> Task description
Give all the lines below again, exactly, with no pictures.

> Raw data
++++++++++++++++++++

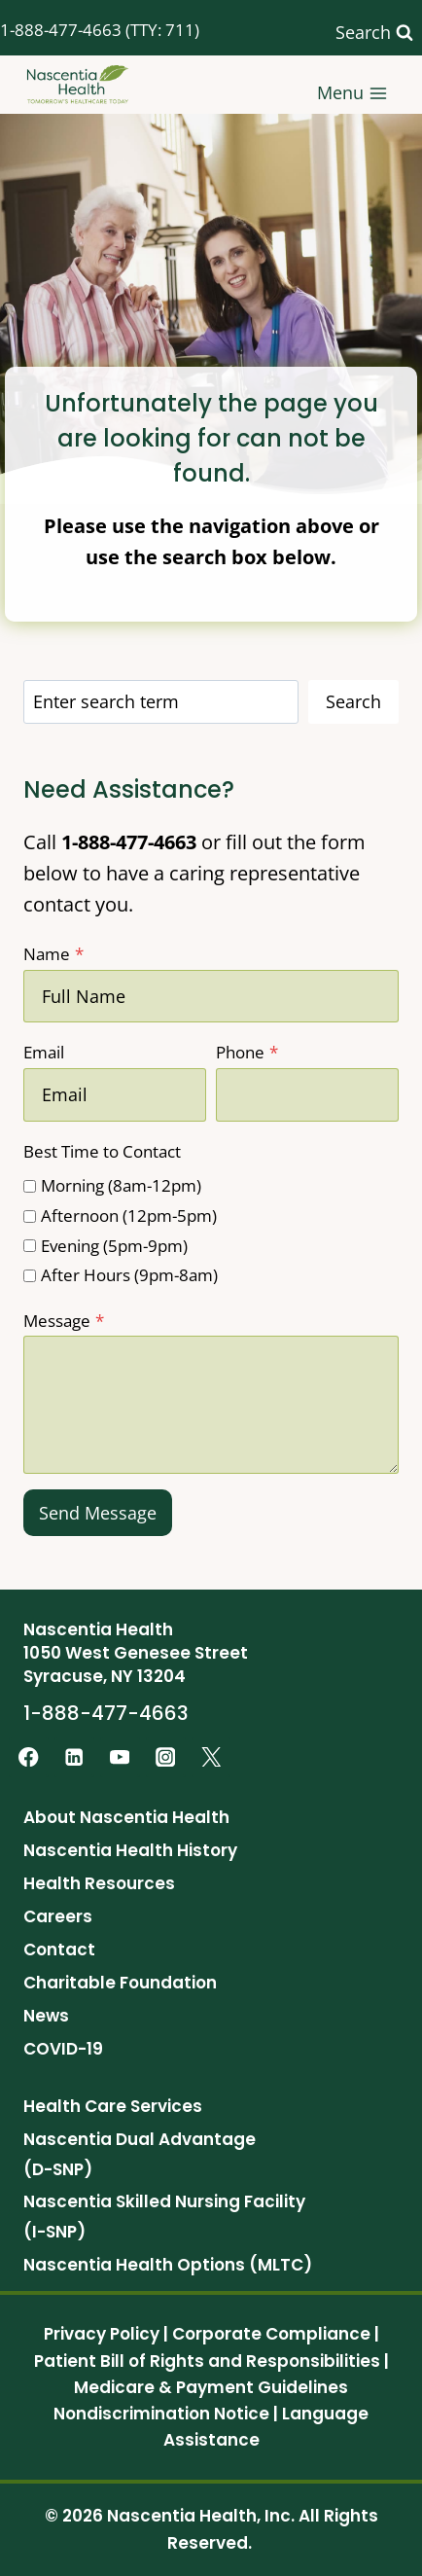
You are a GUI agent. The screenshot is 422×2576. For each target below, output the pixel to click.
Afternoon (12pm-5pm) (129, 1215)
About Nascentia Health (126, 1817)
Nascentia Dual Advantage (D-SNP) (139, 2154)
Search (353, 701)
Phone (247, 1052)
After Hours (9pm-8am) (129, 1275)
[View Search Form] (374, 32)
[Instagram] (166, 1757)
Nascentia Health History (130, 1850)
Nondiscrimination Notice (161, 2413)
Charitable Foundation (120, 1982)
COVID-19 (63, 2048)
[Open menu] (352, 84)
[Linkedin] (74, 1757)
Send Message (98, 1512)
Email (43, 1052)
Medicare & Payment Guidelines (211, 2387)
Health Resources (99, 1883)
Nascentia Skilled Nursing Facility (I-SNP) (164, 2216)
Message (63, 1320)
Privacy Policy (101, 2333)
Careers (57, 1916)
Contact (59, 1949)
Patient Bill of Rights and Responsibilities (207, 2361)
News (46, 2015)
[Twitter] (211, 1757)
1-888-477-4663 (61, 29)
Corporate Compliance (271, 2333)
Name (53, 954)
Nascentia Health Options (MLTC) (167, 2264)
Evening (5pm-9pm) (114, 1245)
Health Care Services (112, 2106)
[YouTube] (120, 1757)
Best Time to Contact (102, 1151)
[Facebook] (29, 1757)
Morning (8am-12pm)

++++++++++++++++++++

> Result below
You are a GUI agent. The screenshot is 422×2576. For each target below, output the pixel to click.
Afternoon (12pm-5pm) (129, 1215)
About Nascentia Health (126, 1817)
Nascentia Dual Advantage (D-SNP) (139, 2154)
Search (353, 701)
Phone (247, 1052)
After Hours (9pm-8am) (129, 1275)
[View Search Form] (374, 32)
[Instagram] (166, 1757)
Nascentia Health History (130, 1850)
Nondiscrimination Notice (161, 2413)
Charitable Foundation (120, 1982)
COVID-19 (63, 2048)
[Open menu] (352, 84)
[Linkedin] (74, 1757)
Send Message (98, 1512)
Email (43, 1052)
Medicare & Payment Guidelines (211, 2387)
Health Resources (99, 1883)
Nascentia Skilled Nursing Facility (I-SNP) (164, 2216)
Message (63, 1320)
Privacy Policy (101, 2333)
Careers (57, 1916)
Contact (59, 1949)
Patient Bill of Rights and Responsibilities (207, 2361)
News (46, 2015)
[Twitter] (211, 1757)
1-888-477-4663 (61, 29)
Corporate Compliance (271, 2333)
Name (53, 954)
Nascentia Health Options (MLTC) (167, 2264)
Evening (5pm-9pm) (114, 1245)
Health Care Services (112, 2106)
[YouTube] (120, 1757)
Best Time to Contact (102, 1151)
[Facebook] (29, 1757)
Morning (8am-12pm)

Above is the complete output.